= YOUR INSTRUCTIONS =
Copy all the entries below exactly, but not the pictures.
RECORDS SHOWN section start
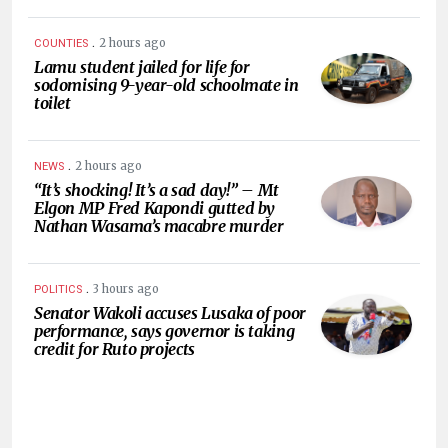
.
2 hours ago
COUNTIES
Lamu student jailed for life for
sodomising 9-year-old schoolmate in
toilet
.
2 hours ago
NEWS
“It’s shocking! It’s a sad day!” – Mt
Elgon MP Fred Kapondi gutted by
Nathan Wasama’s macabre murder
.
3 hours ago
POLITICS
Senator Wakoli accuses Lusaka of poor
performance, says governor is taking
credit for Ruto projects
RECORDS SHOWN section end
= SOLVED EXERCISE =
.
2 hours ago
COUNTIES
Lamu student jailed for life for
sodomising 9-year-old schoolmate in
toilet
.
2 hours ago
NEWS
“It’s shocking! It’s a sad day!” – Mt
Elgon MP Fred Kapondi gutted by
Nathan Wasama’s macabre murder
.
3 hours ago
POLITICS
Senator Wakoli accuses Lusaka of poor
performance, says governor is taking
credit for Ruto projects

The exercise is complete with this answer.